**The problem:** Set down, please, exactly the lines below that run from the line with "electromenager" to the line with "кратчайшей воздушной трассе", both lines included.

= Beginning of Section =

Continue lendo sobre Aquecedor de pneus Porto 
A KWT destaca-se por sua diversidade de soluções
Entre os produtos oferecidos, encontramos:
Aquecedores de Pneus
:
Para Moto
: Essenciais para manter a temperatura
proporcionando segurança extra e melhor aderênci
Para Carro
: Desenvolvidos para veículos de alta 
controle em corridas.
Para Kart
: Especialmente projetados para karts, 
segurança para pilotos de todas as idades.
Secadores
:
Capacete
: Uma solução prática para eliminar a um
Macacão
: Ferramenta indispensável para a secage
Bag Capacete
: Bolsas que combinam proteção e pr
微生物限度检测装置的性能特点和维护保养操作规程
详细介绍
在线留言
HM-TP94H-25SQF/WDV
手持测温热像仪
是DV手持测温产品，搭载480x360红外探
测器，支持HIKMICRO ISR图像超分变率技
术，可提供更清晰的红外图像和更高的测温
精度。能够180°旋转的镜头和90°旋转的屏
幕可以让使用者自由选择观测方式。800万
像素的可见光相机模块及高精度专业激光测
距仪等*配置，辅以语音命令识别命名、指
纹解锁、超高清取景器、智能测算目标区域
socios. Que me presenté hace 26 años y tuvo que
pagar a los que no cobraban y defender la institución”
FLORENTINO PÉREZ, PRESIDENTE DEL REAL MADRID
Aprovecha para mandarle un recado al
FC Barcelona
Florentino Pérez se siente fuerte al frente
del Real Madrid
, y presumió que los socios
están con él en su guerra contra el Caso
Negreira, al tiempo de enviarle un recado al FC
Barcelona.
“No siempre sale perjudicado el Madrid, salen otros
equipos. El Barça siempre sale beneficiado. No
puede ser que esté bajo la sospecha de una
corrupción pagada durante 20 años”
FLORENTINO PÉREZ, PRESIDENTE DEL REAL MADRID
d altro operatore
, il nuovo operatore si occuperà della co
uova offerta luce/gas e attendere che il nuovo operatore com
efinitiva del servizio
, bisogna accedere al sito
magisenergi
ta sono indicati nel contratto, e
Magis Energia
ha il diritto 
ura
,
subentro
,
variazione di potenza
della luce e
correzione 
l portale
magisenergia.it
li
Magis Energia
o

= End of Section =
= Beginning of Section =

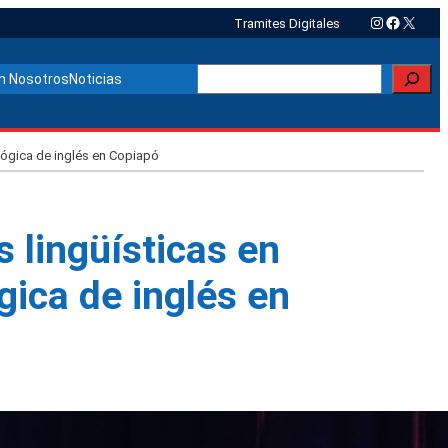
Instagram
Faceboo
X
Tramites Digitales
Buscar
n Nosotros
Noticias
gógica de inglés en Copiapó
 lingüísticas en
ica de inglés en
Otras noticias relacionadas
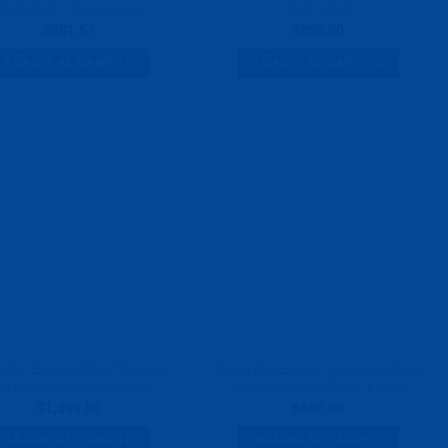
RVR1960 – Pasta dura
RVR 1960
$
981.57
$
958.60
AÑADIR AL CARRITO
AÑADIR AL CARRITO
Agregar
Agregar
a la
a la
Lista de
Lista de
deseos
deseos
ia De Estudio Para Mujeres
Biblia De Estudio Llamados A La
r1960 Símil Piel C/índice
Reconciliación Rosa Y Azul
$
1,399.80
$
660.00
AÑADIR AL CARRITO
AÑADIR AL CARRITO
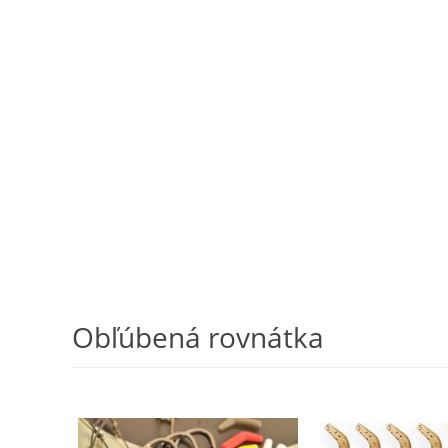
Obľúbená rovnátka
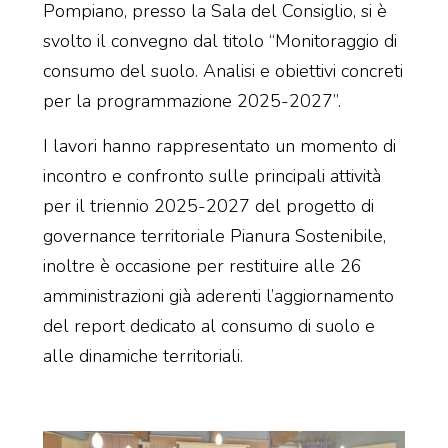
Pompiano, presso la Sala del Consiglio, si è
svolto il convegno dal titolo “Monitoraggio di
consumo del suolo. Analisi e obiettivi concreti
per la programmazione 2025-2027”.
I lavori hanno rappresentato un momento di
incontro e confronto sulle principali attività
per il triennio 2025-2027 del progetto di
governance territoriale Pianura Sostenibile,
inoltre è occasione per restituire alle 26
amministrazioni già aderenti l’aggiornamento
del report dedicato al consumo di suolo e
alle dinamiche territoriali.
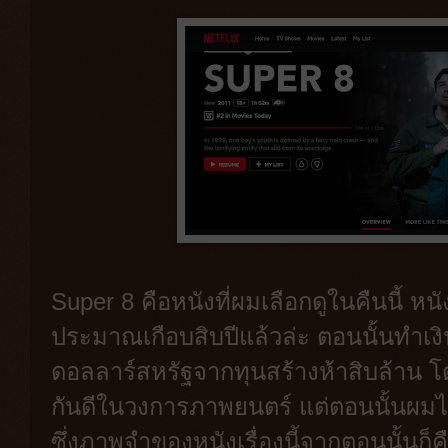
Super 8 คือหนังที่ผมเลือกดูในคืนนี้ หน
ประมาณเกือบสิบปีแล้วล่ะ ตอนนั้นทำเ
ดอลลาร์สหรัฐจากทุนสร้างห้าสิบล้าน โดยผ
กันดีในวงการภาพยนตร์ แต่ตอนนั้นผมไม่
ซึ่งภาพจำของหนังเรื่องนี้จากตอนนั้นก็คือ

= End of Section =
= Beginning of Section =

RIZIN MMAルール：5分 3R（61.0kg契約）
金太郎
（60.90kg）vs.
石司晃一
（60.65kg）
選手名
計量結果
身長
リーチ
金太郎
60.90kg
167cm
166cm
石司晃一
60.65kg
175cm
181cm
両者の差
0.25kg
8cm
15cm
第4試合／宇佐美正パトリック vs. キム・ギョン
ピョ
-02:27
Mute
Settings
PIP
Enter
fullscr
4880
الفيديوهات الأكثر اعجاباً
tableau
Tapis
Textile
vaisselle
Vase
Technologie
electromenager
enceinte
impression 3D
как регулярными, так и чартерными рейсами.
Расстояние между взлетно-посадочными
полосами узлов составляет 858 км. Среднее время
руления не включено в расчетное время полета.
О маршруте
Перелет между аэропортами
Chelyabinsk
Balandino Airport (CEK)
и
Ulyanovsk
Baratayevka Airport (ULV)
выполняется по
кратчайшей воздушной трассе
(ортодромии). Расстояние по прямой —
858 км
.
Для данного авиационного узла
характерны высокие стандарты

= End of Section =

**Output:**
electromenager
enceinte
impression 3D
как регулярными, так и чартерными рейсами.
Расстояние между взлетно-посадочными
полосами узлов составляет 858 км. Среднее время
руления не включено в расчетное время полета.
О маршруте
Перелет между аэропортами
Chelyabinsk
Balandino Airport (CEK)
и
Ulyanovsk
Baratayevka Airport (ULV)
выполняется по
кратчайшей воздушной трассе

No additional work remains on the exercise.